= Data for analysis =
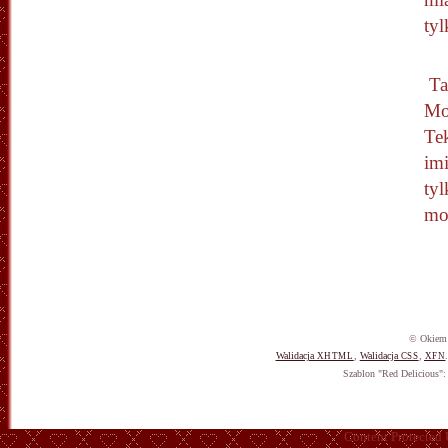
tyl
Ta
Mo
Te
imi
ty
mo
© Okiem 
Walidacja
,
Walidacja
,
XHTML
CSS
XFN
Szablon "Red Delicious"
Content Protected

= Exercise requirements =
Word for word, repeat the lines of data above, omitting every picture.

= Output of the task =
tyl
Ta
Mo
Te
imi
ty
mo
© Okiem 
Walidacja
,
Walidacja
,
XHTML
CSS
XFN
Szablon "Red Delicious"
Content Protected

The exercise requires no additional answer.